There are so many husband meeting stories.
My "right time to meet him" was because in high school I went on a trip with the Luther League to a state convention at Keyser, West Virginia, and while there discovered Potomac Junior College. (these days it's called - Potomac State College of West Virginia University.) In German class I sat next to this guy who had come from Baltimore Maryland. Francis Elbert Old III, otherwise known as Chip. We both had come by train, me traveling east from the Ohio River area of West Virginia and he traveling west from Baltimore Maryland. We both were there because our first choice college had not accepted us.

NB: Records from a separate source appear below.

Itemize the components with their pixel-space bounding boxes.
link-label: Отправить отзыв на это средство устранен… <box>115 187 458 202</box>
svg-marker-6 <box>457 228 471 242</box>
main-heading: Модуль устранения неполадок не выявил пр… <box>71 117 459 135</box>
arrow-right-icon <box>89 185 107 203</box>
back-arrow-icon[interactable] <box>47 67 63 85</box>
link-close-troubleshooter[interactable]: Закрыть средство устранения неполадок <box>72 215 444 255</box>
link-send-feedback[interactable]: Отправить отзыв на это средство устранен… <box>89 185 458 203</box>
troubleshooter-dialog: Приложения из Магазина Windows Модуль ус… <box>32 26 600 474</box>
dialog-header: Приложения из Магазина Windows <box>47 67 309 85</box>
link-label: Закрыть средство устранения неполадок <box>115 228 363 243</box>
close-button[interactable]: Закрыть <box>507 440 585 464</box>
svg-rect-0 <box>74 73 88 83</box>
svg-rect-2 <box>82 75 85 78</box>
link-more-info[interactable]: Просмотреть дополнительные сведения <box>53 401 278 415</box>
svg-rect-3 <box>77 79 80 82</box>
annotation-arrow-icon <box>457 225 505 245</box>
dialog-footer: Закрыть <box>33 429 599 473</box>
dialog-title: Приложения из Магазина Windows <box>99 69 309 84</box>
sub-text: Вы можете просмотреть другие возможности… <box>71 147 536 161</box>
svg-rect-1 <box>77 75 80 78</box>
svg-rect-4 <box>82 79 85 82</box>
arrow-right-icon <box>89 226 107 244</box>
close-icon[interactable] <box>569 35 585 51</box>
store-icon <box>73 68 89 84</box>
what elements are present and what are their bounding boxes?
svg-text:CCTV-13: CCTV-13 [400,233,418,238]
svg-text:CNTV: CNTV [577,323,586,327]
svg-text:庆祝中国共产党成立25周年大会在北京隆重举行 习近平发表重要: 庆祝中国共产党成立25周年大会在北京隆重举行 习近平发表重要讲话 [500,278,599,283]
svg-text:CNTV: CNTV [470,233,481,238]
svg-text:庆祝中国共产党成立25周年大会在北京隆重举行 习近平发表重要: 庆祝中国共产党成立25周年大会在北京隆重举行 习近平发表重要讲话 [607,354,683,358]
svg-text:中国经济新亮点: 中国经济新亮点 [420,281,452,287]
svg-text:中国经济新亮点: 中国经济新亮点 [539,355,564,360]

It really irked me that a lot of boys and men at that time thought that girls going to college was a waste of time; that they were only looking for MRS. degrees. It always shocked them when I insisted I was intent on earning a degree in a field where I could work. That discouraged a good many from dating me. Which was fine with me.
It just so happened that we both were in the college band - me on clarinet and he behind us in charge of the kettle drums. We liked each other and had a few casual dates, nothing much. He never believed me when I told him that the whole woodwind section was adoring him from afar.
Since this was a 2 year college, I went on to West Virginia University and dated other guys. Since he had taken a year off from high school to work, he was a year behind me. The next year, I was sitting in my Ancient History class and Lo and Behold, guess who came and sat next to me? This same guy. That year we were friends, but dating other people. (Can you believe that one of his girlfriends was a girl named Wendy? It's true.)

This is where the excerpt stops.